▸ Dataset excerpts

#####

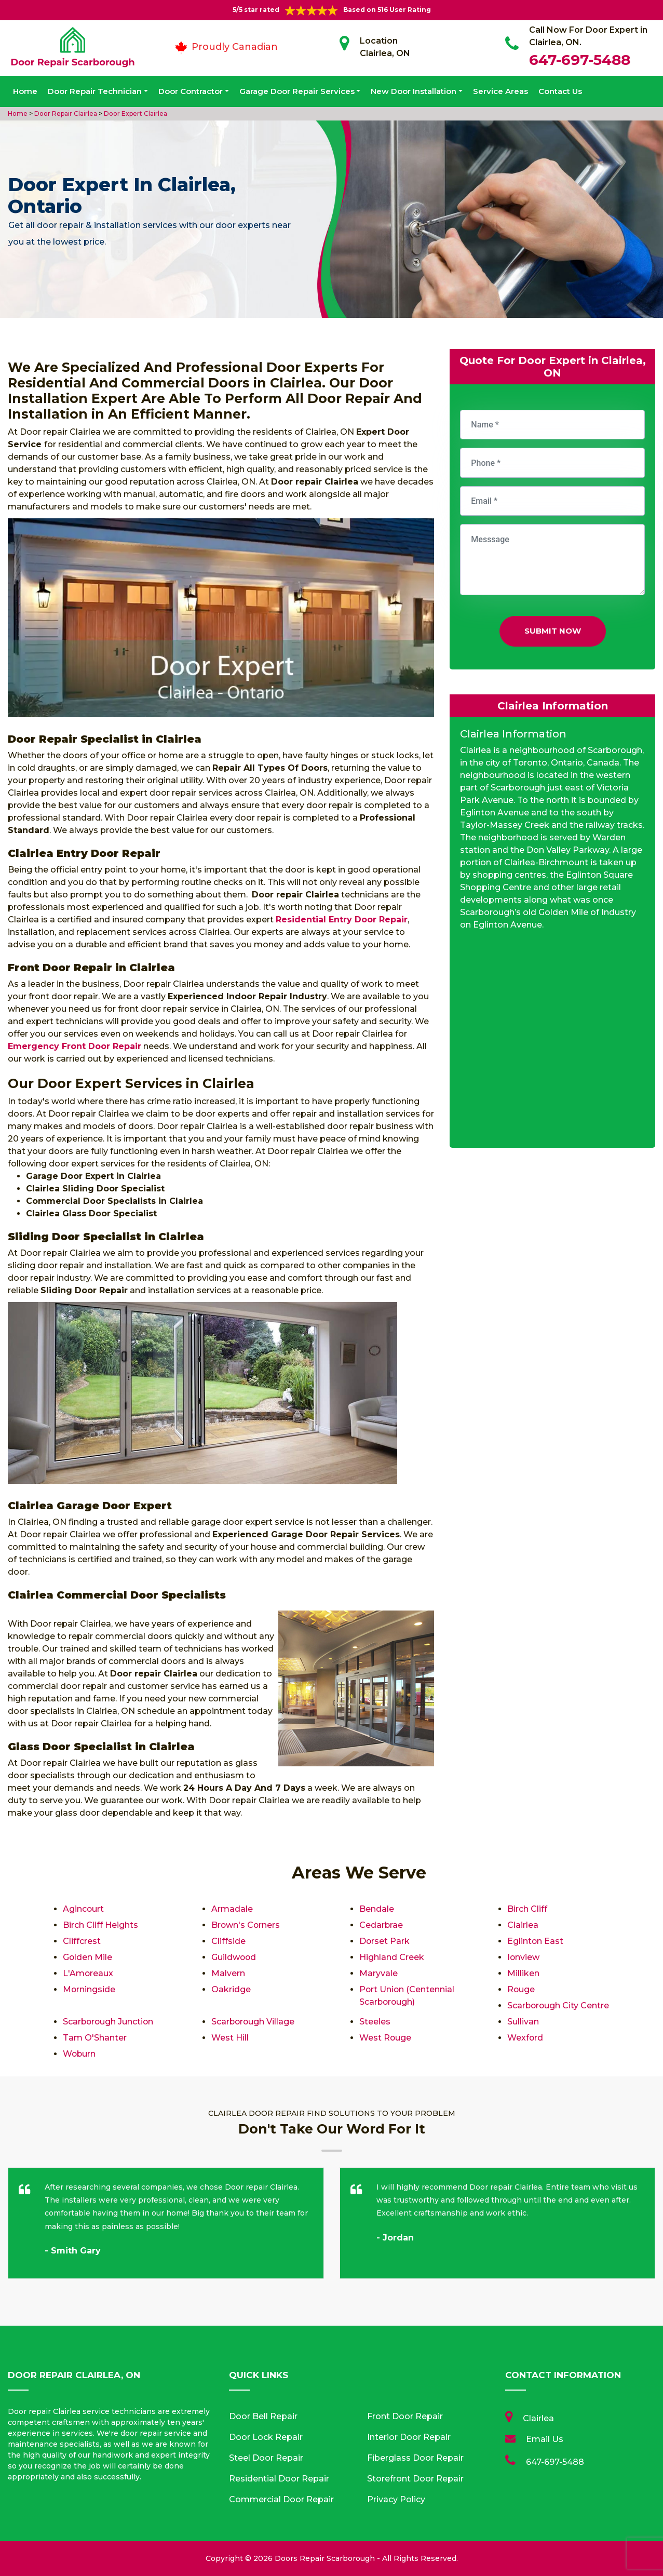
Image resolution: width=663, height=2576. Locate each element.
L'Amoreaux (88, 1973)
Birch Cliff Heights (100, 1925)
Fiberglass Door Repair (415, 2458)
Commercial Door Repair (281, 2499)
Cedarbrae (381, 1925)
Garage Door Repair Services (297, 91)
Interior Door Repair (409, 2437)
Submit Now (552, 631)
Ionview (523, 1957)
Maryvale (378, 1973)
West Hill (230, 2038)
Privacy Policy (396, 2499)
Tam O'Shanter (95, 2038)
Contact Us (560, 91)
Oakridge (231, 1989)
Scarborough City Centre (559, 2005)
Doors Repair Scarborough (325, 2558)
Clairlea (522, 1925)
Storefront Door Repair (415, 2479)
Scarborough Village (253, 2022)
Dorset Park (384, 1941)
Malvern (228, 1973)
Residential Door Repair (279, 2479)
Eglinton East (535, 1941)
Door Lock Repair (266, 2437)
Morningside (89, 1989)
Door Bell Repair (263, 2416)
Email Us (544, 2439)
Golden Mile (88, 1957)
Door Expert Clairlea (134, 113)
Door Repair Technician (95, 91)
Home (25, 91)
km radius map (552, 1043)
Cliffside (228, 1941)
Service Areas (500, 91)
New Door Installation (413, 91)
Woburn (80, 2054)
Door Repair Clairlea (65, 113)
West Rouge (385, 2038)
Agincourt (83, 1909)
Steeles (374, 2022)
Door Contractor (190, 91)
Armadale (232, 1909)
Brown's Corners (246, 1925)
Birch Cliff (527, 1909)
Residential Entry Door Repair (342, 919)
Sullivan (523, 2022)
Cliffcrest (82, 1941)
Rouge (521, 1989)
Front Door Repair (405, 2416)
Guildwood (234, 1957)
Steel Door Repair (266, 2458)
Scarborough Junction (109, 2022)
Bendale (376, 1909)
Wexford (525, 2038)
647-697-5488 (579, 60)
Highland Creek (391, 1957)
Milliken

#####

▸ Directions for this task
Please reproduce the closing stretch of the records, from the line with "Home (25, 91)" through the last line, exactly as it stands.

▸ Written solution
Home (25, 91)
km radius map (552, 1043)
Cliffside (228, 1941)
Service Areas (500, 91)
New Door Installation (413, 91)
Woburn (80, 2054)
Door Repair Clairlea (65, 113)
West Rouge (385, 2038)
Agincourt (83, 1909)
Steeles (374, 2022)
Door Contractor (190, 91)
Armadale (232, 1909)
Brown's Corners (246, 1925)
Birch Cliff (527, 1909)
Residential Entry Door Repair (342, 919)
Sullivan (523, 2022)
Cliffcrest (82, 1941)
Rouge (521, 1989)
Front Door Repair (405, 2416)
Guildwood (234, 1957)
Steel Door Repair (266, 2458)
Scarborough Junction (109, 2022)
Bendale (376, 1909)
Wexford (525, 2038)
647-697-5488 (579, 60)
Highland Creek (391, 1957)
Milliken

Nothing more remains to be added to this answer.